IM NAMEN DER REPUBLIK

Das Landesverwaltungsgericht Niederösterreich erkennt durch durch die Richterin MMag. Dr. Cervenka-Ehrenstrasser über die Beschwerde des A, ***, ***, gegen den Bescheid der Bezirkshauptmannschaft St. Pölten vom 15. Juli 2021, ***, betreffend Entziehung der Gewerbeberechtigung zu Recht:

1.   Der Beschwerde wird gemäß § 28 Abs. 2 Verwaltungsgerichtsverfahrens-
gesetz (VwGVG) Folge gegeben und der angefochtene Bescheid aufgehoben.

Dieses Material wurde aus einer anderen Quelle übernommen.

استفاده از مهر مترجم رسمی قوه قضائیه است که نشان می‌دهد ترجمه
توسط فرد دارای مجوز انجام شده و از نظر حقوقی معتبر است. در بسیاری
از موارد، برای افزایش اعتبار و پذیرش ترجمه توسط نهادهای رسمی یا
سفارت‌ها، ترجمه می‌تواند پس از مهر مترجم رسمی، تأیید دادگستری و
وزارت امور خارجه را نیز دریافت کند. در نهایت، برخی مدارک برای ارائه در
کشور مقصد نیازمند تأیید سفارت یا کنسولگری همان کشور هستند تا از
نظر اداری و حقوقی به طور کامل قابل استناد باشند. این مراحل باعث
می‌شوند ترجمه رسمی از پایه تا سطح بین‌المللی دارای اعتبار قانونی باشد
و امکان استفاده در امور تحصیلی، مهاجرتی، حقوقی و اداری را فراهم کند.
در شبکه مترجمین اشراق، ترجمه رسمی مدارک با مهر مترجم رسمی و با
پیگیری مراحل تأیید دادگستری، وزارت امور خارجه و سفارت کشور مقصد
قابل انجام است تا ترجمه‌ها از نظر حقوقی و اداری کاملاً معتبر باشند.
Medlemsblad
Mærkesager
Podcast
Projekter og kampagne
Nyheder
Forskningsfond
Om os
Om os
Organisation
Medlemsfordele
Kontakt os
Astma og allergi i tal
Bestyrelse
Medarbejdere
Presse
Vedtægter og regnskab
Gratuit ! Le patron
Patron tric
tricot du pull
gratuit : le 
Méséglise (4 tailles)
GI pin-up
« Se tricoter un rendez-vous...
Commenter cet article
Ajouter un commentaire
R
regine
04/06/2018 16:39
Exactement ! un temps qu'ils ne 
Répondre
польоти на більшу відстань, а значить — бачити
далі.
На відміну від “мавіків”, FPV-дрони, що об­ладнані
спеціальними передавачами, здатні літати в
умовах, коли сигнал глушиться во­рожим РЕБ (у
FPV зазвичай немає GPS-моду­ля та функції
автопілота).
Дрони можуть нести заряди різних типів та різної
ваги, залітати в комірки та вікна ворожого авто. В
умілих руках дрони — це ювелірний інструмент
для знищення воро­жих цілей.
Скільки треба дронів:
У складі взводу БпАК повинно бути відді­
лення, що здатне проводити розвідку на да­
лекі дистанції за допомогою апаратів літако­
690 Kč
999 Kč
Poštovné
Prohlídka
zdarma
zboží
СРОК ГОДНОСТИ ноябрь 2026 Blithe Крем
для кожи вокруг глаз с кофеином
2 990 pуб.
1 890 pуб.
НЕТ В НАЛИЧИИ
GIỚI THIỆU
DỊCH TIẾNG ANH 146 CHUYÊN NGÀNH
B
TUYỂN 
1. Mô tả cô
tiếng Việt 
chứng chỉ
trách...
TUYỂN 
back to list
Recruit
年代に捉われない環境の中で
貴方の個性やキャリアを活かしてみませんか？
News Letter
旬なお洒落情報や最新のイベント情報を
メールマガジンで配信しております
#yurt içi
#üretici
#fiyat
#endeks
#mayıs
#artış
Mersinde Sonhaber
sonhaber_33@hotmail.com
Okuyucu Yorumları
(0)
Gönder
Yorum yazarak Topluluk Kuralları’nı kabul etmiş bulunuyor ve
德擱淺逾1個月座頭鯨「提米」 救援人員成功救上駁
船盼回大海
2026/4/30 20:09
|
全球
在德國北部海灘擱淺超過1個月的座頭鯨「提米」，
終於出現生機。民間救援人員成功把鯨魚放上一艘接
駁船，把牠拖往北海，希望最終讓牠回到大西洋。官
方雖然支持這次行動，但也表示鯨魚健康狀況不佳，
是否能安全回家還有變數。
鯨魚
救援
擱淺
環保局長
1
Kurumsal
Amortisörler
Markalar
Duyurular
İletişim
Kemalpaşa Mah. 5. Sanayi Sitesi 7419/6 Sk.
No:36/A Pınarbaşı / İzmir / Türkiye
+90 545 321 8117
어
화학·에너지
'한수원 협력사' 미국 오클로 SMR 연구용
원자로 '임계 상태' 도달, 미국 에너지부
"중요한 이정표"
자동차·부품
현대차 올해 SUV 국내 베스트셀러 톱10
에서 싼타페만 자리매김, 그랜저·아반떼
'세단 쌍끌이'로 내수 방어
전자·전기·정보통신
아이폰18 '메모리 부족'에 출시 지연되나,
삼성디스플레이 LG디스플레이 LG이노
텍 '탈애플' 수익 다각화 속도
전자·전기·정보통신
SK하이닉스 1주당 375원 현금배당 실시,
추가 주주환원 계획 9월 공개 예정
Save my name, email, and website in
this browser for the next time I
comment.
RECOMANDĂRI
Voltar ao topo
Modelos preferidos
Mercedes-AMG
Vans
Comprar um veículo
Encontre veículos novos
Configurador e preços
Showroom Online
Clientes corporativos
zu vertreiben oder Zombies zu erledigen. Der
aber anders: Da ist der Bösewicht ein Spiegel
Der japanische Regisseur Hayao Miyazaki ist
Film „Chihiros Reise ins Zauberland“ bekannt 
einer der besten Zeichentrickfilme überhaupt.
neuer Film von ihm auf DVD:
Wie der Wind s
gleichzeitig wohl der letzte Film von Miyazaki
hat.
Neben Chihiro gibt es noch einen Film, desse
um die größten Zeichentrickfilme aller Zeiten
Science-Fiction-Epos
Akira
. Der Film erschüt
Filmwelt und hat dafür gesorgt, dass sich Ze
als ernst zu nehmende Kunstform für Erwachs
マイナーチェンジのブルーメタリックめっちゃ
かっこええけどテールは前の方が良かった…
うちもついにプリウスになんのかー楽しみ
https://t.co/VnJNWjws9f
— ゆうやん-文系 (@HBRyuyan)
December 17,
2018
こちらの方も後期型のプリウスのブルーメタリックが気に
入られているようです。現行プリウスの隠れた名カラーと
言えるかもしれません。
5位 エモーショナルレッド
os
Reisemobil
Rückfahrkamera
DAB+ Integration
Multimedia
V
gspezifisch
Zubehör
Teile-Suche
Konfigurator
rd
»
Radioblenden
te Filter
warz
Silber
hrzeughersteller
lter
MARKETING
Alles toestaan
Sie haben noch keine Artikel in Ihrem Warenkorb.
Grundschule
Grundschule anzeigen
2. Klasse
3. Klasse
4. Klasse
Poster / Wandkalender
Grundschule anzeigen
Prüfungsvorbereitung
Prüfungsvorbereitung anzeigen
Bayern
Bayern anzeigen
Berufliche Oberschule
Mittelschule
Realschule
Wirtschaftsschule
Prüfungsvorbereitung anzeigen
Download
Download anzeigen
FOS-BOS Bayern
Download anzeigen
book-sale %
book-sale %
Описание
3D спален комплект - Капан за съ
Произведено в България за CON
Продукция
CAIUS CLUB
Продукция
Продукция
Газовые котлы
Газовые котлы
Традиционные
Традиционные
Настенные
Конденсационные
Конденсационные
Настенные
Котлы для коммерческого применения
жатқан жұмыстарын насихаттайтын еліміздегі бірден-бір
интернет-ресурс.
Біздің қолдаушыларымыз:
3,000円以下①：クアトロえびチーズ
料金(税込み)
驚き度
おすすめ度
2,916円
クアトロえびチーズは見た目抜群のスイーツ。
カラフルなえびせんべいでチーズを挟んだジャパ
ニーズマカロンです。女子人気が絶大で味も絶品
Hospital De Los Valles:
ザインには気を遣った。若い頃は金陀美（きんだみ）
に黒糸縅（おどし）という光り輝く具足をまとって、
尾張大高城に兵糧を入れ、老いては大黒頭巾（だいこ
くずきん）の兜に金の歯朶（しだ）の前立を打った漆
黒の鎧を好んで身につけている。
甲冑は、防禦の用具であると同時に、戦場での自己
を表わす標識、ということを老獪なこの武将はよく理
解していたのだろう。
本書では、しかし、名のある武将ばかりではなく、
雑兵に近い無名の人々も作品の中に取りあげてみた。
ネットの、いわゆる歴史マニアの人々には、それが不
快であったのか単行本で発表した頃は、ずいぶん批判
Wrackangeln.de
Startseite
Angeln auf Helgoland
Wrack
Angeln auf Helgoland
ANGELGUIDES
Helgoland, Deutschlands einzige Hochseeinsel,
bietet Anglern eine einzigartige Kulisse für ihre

2.   Gegen dieses Erkenntnis ist gemäß § 25a Verwaltungsgerichtshofgesetz 1985 (VwGG) eine ordentliche Revision an den Verwaltungsgerichtshof gemäß Art. 133 Abs. 4 Bundes-Verfassungsgesetz (B-VG) nicht zulässig.

Entscheidungsgründe

Mit Bescheid der Bezirkshauptmannschaft St. Pölten vom 15.7.2021, ***, wurde Herrn A, geb. ***, die Gewerbeberechtigung für Kraftfahrzeugmechaniker, am Standort ***, ***, eingeschränkt auf den Bürobetrieb gemäß § 87 Abs. 1 Z. 1, § 13 Abs. 1 Gewerbeordnung 1994 entzogen.

Zur Begründung wurde darauf verwiesen, dass Herr A mit Urteil des Landesgericht *** von 23.2.2018, Zahl ***, rechtskräftig am 6.9.2018, gemäß § 302 Abs. 1 StGB zu einer Freiheitsstrafe von 20 Monaten verurteilt worden sei, welche für die Dauer der Probezeit von drei Jahren bedingt nachgesehen worden sei.

Diese Verurteilung sei rechtskräftig und noch nicht getilgt. Nach dem derzeitigen Stand der Strafregistereintragungen sei der Tilgungszeitraum (zur Zeit) nicht errechenbar. Somit sei der Ausschlussgrund gemäß § 13 Abs. 1 Z. 1 Gewerbeordnung 1994 erfüllt.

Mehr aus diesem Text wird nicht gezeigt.